Gideon (Gidi) Eilat (1924–2015) was a former member of the Palmach, commander of the third battalion of the Yiftach Brigade during the 1947–1949 Palestine war. Active in the Kibbutz Artzi movement, one of the founders of the Civil Guard of the Israel Police Department, and a member of Kibbutz Beit Alfa.

Childhood
Eilat, originally “Lewald”, was born in 1924 in the city of Königsberg in East Prussia (known today as Kaliningrad under Russian sovereignty).
His mother Rivkah (Betty) was brought up in the Karlin-Hassidic dynastic tradition. She was in her profession a medical Doctor. His father Kurt (Tobi) was a Doctor of Jurisprudence. During his childhood, Gidi studied at the public school in the city of Königsberg. He became a member of the “Habbonim Dror” (builders of freedom) society. In 1933 Gidi emigrated with his family to Mandatory Palestine.

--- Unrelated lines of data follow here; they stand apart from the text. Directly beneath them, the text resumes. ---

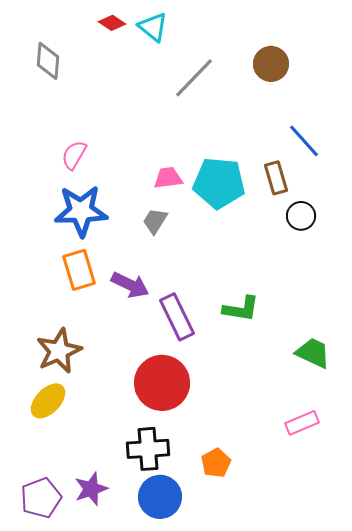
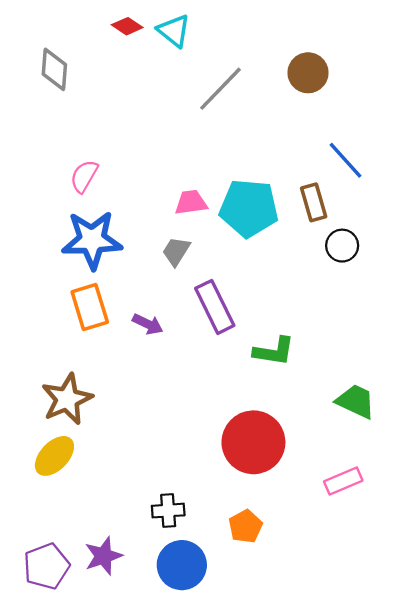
purple arrow: (130, 285) -> (148, 324), size x0.7
purple rectangle: (177, 317) -> (215, 307), moved
red circle: (162, 383) -> (253, 442), moved
black cross: (148, 449) -> (168, 511), size x0.7

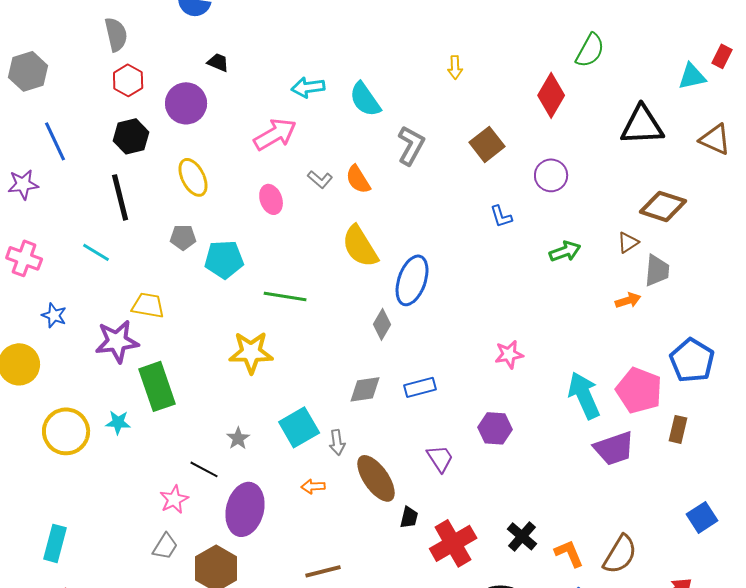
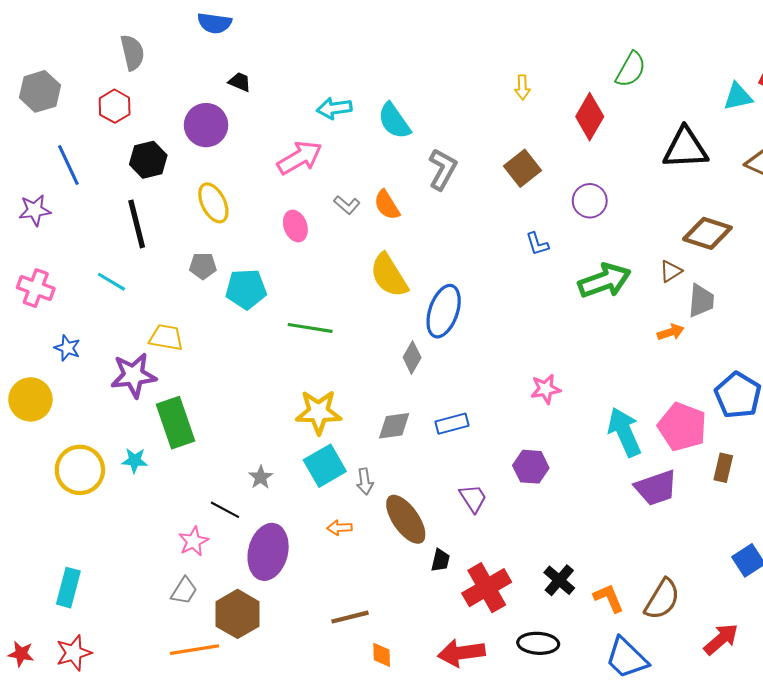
yellow arrow: (455, 67) -> (522, 87), moved
red hexagon: (128, 80) -> (115, 106), moved
green arrow: (565, 251) -> (604, 281), size x1.6
yellow star: (251, 352) -> (319, 412), moved

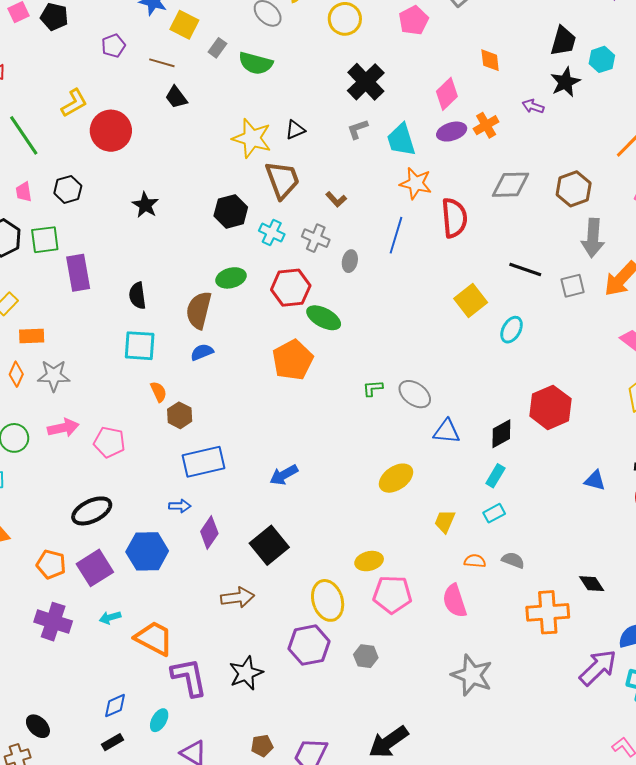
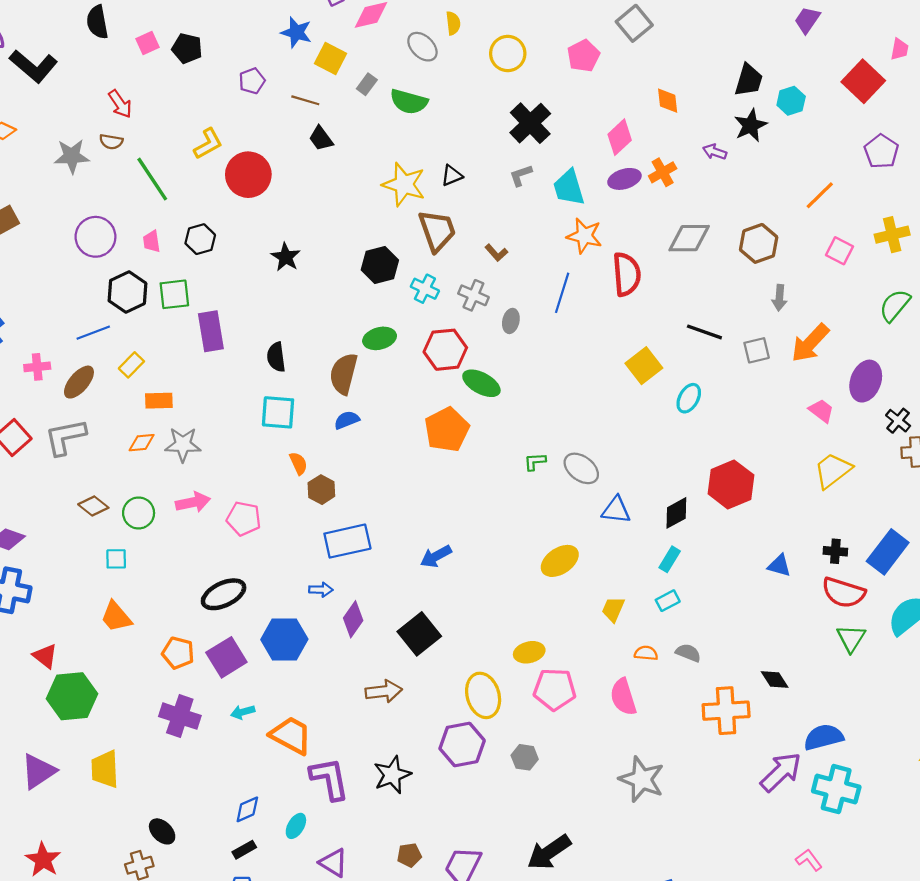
gray arrow: (593, 238) -> (779, 298), size x0.6
orange diamond: (16, 374) -> (142, 443), turned 60

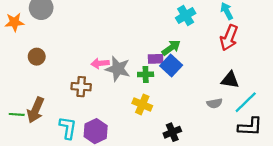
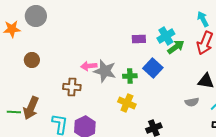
cyan cross: (186, 16) -> (166, 36), moved
green arrow: (171, 48) -> (176, 47), moved
purple rectangle: (156, 59) -> (139, 39), moved

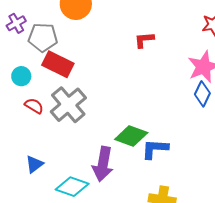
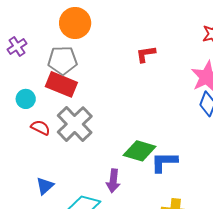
gray pentagon: (43, 37) -> (62, 60), moved
purple arrow: (103, 164) -> (113, 181), size x0.7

His parents settled in Tel Aviv, but he was sent to study in the educational institute of the HaShomer HaTzair located in kibbutz Mishmar HaEmek. Gidi studied there for two years and that was his first encounter with the HaShomer HaTzair movement, and the Kibbutz Artzi. During Junior High School he attended a worker's children school (Beit Hinuch L’ ieladei ovdim) in Tel Aviv. After finishing he signed up in Tichon Hadash, there he became the first student enrolled in the school.
During his teen years, he joined a branch of the HaShomer HaTzair in Tel Aviv. Together with his classmates he became part of a group known as Gdud HaSade whose mission was to join kibbutz Beit Alfa. While a junior in High School, he interrupted his studies for one year, to be the organizer of all senior students throughout Israel who joined the defense forces then being set up.

Palmach, War of Independence and the IDF
In 1942 Gidi enlisted in the Palmach and served as a member of the 5th company stationed in Kibbutz Na’an. Upon completion of his basic training he was assigned to a Squad Commanders Training School (MAKIM) in kibbutz Kfar Menachem.
Once having completed the MAKIM training he joined a Commander of Heavy Artillery course and became squad leader of the 5th company in Givat Haim.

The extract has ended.